In an attempt to revive interest in legislation that would give parents the right to use available technologies to “sanitize” objectionable material from their children's DVDs, the Consumer Electronics Association Sept. 26 characterized recent legal efforts by the studios as “anti-consumer.”

Michael Petricone, SVP of governmental affairs with the CEA, told a House subcommittee hearing exploring efforts by companies to sell software that allows users to edit offensive scenes and language from movies and music, that consumers should not be denied by a “narrow reading of the copyright law.”

In July, a federal court ordered CleanFlicks, Family Flix, CleanFilms and Play It Clean Video to stop producing, manufacturing, creating, selling and renting altered movies.

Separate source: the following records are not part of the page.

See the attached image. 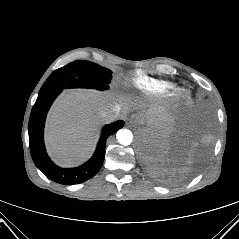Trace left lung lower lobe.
Instances as JSON below:
<instances>
[{"instance_id": "0a47b994", "label": "left lung lower lobe", "mask_w": 239, "mask_h": 239, "mask_svg": "<svg viewBox=\"0 0 239 239\" xmlns=\"http://www.w3.org/2000/svg\"><path fill=\"white\" fill-rule=\"evenodd\" d=\"M171 145V139L166 135H149L142 140L140 145L141 156L152 175H162V168Z\"/></svg>"}]
</instances>
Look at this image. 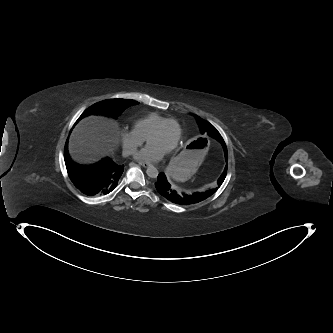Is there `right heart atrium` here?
<instances>
[{
    "label": "right heart atrium",
    "mask_w": 333,
    "mask_h": 333,
    "mask_svg": "<svg viewBox=\"0 0 333 333\" xmlns=\"http://www.w3.org/2000/svg\"><path fill=\"white\" fill-rule=\"evenodd\" d=\"M145 139L140 136L134 129L123 130L122 144L127 154H135L137 149L144 143Z\"/></svg>",
    "instance_id": "right-heart-atrium-1"
}]
</instances>
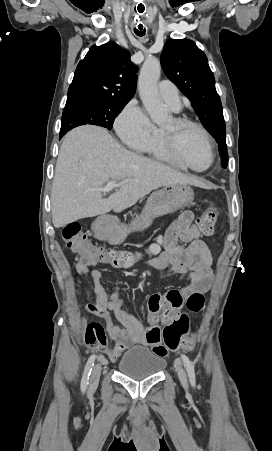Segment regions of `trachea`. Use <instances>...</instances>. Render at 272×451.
Instances as JSON below:
<instances>
[{"instance_id":"3493384b","label":"trachea","mask_w":272,"mask_h":451,"mask_svg":"<svg viewBox=\"0 0 272 451\" xmlns=\"http://www.w3.org/2000/svg\"><path fill=\"white\" fill-rule=\"evenodd\" d=\"M136 34H138V36H143L144 35V33H137V32H136Z\"/></svg>"}]
</instances>
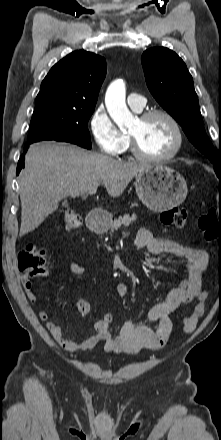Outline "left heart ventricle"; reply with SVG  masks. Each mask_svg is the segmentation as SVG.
I'll return each mask as SVG.
<instances>
[{
	"mask_svg": "<svg viewBox=\"0 0 221 440\" xmlns=\"http://www.w3.org/2000/svg\"><path fill=\"white\" fill-rule=\"evenodd\" d=\"M147 155L162 156L169 153L175 145V133L169 121L156 116L142 121L138 119L130 131Z\"/></svg>",
	"mask_w": 221,
	"mask_h": 440,
	"instance_id": "obj_1",
	"label": "left heart ventricle"
}]
</instances>
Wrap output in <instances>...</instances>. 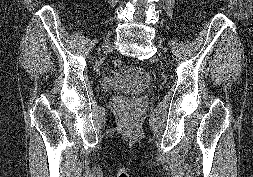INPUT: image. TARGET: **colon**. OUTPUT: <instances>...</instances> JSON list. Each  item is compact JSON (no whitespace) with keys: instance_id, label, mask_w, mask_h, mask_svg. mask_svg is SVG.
Masks as SVG:
<instances>
[{"instance_id":"5ec220e1","label":"colon","mask_w":253,"mask_h":177,"mask_svg":"<svg viewBox=\"0 0 253 177\" xmlns=\"http://www.w3.org/2000/svg\"><path fill=\"white\" fill-rule=\"evenodd\" d=\"M113 65L115 68H120L122 66V61L120 59H115Z\"/></svg>"}]
</instances>
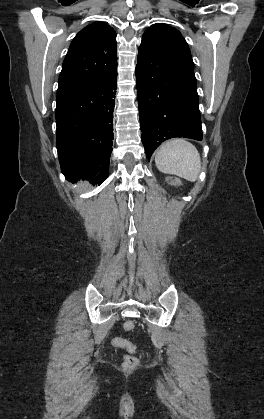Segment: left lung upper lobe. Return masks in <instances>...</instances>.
<instances>
[{"label":"left lung upper lobe","instance_id":"5c2ea615","mask_svg":"<svg viewBox=\"0 0 264 419\" xmlns=\"http://www.w3.org/2000/svg\"><path fill=\"white\" fill-rule=\"evenodd\" d=\"M153 39H163L167 41L171 46L170 51L172 55L182 61L185 73L194 76V63L190 50L179 31L167 24H153L144 32L142 41H150Z\"/></svg>","mask_w":264,"mask_h":419}]
</instances>
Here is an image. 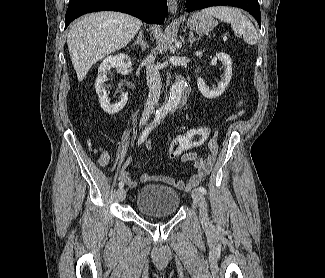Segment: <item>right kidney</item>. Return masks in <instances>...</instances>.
<instances>
[{
  "label": "right kidney",
  "instance_id": "right-kidney-1",
  "mask_svg": "<svg viewBox=\"0 0 325 278\" xmlns=\"http://www.w3.org/2000/svg\"><path fill=\"white\" fill-rule=\"evenodd\" d=\"M131 66L132 63L130 57L124 53L107 56L102 61L98 69V77L95 83V90L98 94L101 108L106 113L111 115L118 113L125 107L128 101V93H123L117 103H110V99L108 98V94L104 86V82L107 80V73L110 71L111 68L127 69Z\"/></svg>",
  "mask_w": 325,
  "mask_h": 278
}]
</instances>
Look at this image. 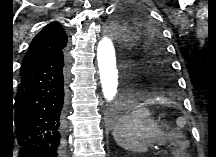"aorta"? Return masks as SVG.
Wrapping results in <instances>:
<instances>
[{
  "label": "aorta",
  "instance_id": "762f6f07",
  "mask_svg": "<svg viewBox=\"0 0 216 157\" xmlns=\"http://www.w3.org/2000/svg\"><path fill=\"white\" fill-rule=\"evenodd\" d=\"M97 61L104 98L111 102L117 95L119 82L115 49L108 36H104L98 43Z\"/></svg>",
  "mask_w": 216,
  "mask_h": 157
}]
</instances>
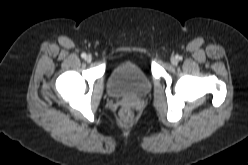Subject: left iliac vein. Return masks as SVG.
Masks as SVG:
<instances>
[{
  "label": "left iliac vein",
  "mask_w": 248,
  "mask_h": 165,
  "mask_svg": "<svg viewBox=\"0 0 248 165\" xmlns=\"http://www.w3.org/2000/svg\"><path fill=\"white\" fill-rule=\"evenodd\" d=\"M171 62H172V64H175L177 61H176V59L173 58V59L171 60Z\"/></svg>",
  "instance_id": "4c4485c4"
}]
</instances>
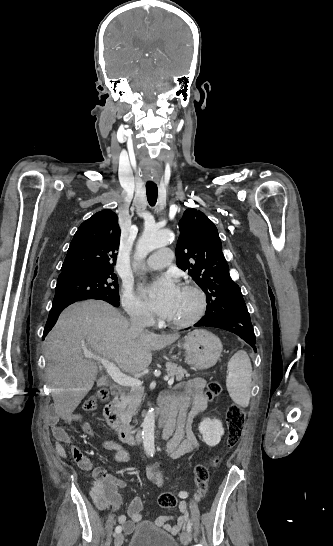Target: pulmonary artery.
Returning a JSON list of instances; mask_svg holds the SVG:
<instances>
[{
	"mask_svg": "<svg viewBox=\"0 0 333 546\" xmlns=\"http://www.w3.org/2000/svg\"><path fill=\"white\" fill-rule=\"evenodd\" d=\"M172 255V251L168 248L159 249L148 257L142 267L147 270L162 269L170 264Z\"/></svg>",
	"mask_w": 333,
	"mask_h": 546,
	"instance_id": "1",
	"label": "pulmonary artery"
}]
</instances>
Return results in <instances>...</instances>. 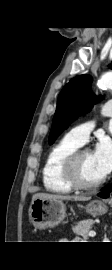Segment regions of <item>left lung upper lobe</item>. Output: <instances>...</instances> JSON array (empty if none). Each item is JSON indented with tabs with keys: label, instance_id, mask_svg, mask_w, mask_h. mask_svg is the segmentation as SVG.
<instances>
[{
	"label": "left lung upper lobe",
	"instance_id": "obj_1",
	"mask_svg": "<svg viewBox=\"0 0 112 270\" xmlns=\"http://www.w3.org/2000/svg\"><path fill=\"white\" fill-rule=\"evenodd\" d=\"M110 68L112 69V64ZM91 83V76L79 75L62 89L53 118L49 144H52L74 120L80 115L89 112L93 105L100 100L91 91Z\"/></svg>",
	"mask_w": 112,
	"mask_h": 270
}]
</instances>
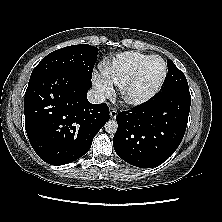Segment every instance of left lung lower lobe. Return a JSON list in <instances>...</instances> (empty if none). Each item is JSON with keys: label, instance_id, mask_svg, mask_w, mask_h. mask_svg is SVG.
<instances>
[{"label": "left lung lower lobe", "instance_id": "0a47b994", "mask_svg": "<svg viewBox=\"0 0 222 222\" xmlns=\"http://www.w3.org/2000/svg\"><path fill=\"white\" fill-rule=\"evenodd\" d=\"M190 104L188 87H172L129 111L120 112L113 138L118 156L140 168H152L166 161L183 139Z\"/></svg>", "mask_w": 222, "mask_h": 222}]
</instances>
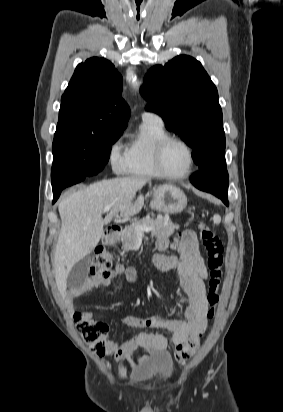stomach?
Here are the masks:
<instances>
[{
  "label": "stomach",
  "mask_w": 283,
  "mask_h": 412,
  "mask_svg": "<svg viewBox=\"0 0 283 412\" xmlns=\"http://www.w3.org/2000/svg\"><path fill=\"white\" fill-rule=\"evenodd\" d=\"M150 206L158 212L176 214L186 208L187 198L180 188L173 185H161L154 188Z\"/></svg>",
  "instance_id": "stomach-1"
}]
</instances>
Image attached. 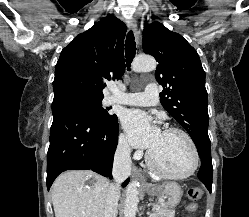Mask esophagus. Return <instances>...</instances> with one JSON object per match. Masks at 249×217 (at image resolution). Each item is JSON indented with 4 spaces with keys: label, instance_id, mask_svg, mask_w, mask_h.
Here are the masks:
<instances>
[{
    "label": "esophagus",
    "instance_id": "34e87169",
    "mask_svg": "<svg viewBox=\"0 0 249 217\" xmlns=\"http://www.w3.org/2000/svg\"><path fill=\"white\" fill-rule=\"evenodd\" d=\"M127 25L134 32L136 39H137V23H136L135 19L129 18L127 20ZM137 43H138V40H137ZM132 171H133V176L138 178L140 180L141 184L146 183V178L141 174V172L139 171V169L136 166L133 167Z\"/></svg>",
    "mask_w": 249,
    "mask_h": 217
}]
</instances>
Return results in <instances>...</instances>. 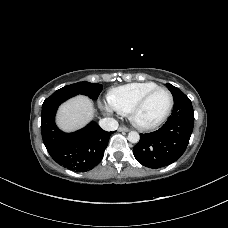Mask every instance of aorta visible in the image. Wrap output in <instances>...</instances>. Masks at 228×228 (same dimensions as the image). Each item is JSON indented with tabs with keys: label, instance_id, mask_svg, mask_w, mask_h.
Wrapping results in <instances>:
<instances>
[{
	"label": "aorta",
	"instance_id": "1",
	"mask_svg": "<svg viewBox=\"0 0 228 228\" xmlns=\"http://www.w3.org/2000/svg\"><path fill=\"white\" fill-rule=\"evenodd\" d=\"M139 139H140V136H139L138 132H136V131L129 132V134H128V140L131 143H138L139 142Z\"/></svg>",
	"mask_w": 228,
	"mask_h": 228
}]
</instances>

“The Hollywood lawsuit against CleanFlicks is a perfect example of the copyright law run amok,” said Petricone. “There is simply no reason why parents should not be able to use new technologies to shield their children from graphic sex and violence.”

In March 2005, Congressman Rick Boucher (D-Va.) co-sponsored legislation (H.R. 1201) that would give people the (fair use) right to circumvent copy protection measures (including altering scenes and language from movies) as long as they had legally purchased the content.

The legislation wasn't taken up last year by lawmakers and is currently idle.

“It hasn't been taken up by the House and [currently] sits in limbo,” said a Boucher spokesperson.

A representative from the Motion Picture Association of America was not immediately available for comment.